Given data Block Start

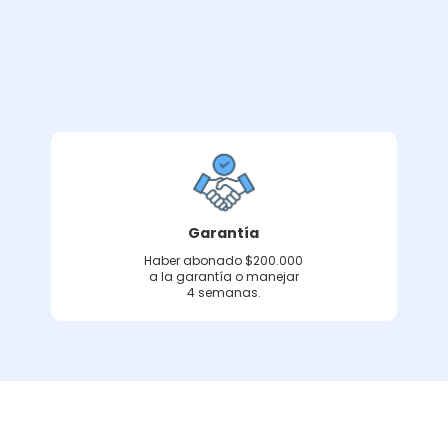
Garantía
Haber abonado $200.000
a la garantía o manejar
4 semanas.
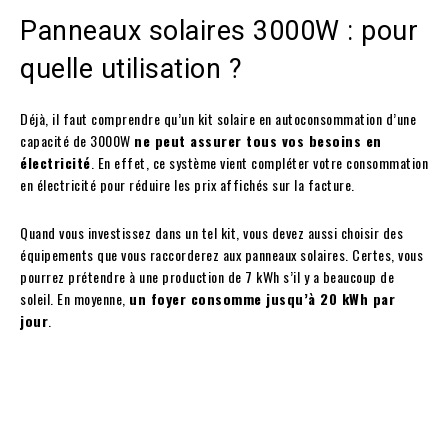
Panneaux solaires 3000W : pour
quelle utilisation ?
Déjà, il faut comprendre qu’un kit solaire en autoconsommation d’une
capacité de 3000W
ne peut assurer tous vos besoins en
électricité
. En effet, ce système vient compléter votre consommation
en électricité pour réduire les prix affichés sur la facture.
Quand vous investissez dans un tel kit, vous devez aussi choisir des
équipements que vous raccorderez aux panneaux solaires. Certes, vous
pourrez prétendre à une production de 7 kWh s’il y a beaucoup de
soleil. En moyenne,
un foyer consomme jusqu’à 20 kWh par
jour
.
Facebook
Twitter
Pinterest
W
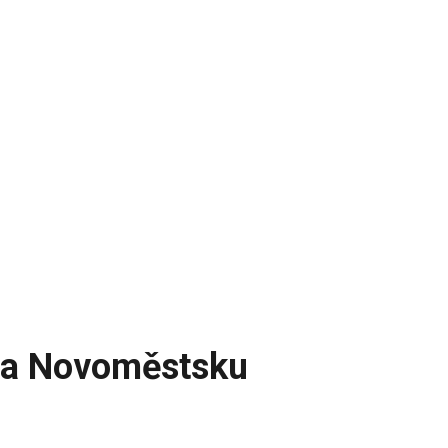
 na Novoměstsku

Given data Block End

*Work required*:
Which lines hold the word "solaires"? Copy each of them from the records.

*Worked solution*:
Panneaux solaires 3000W : pour
équipements que vous raccorderez aux panneaux solaires. Certes, vous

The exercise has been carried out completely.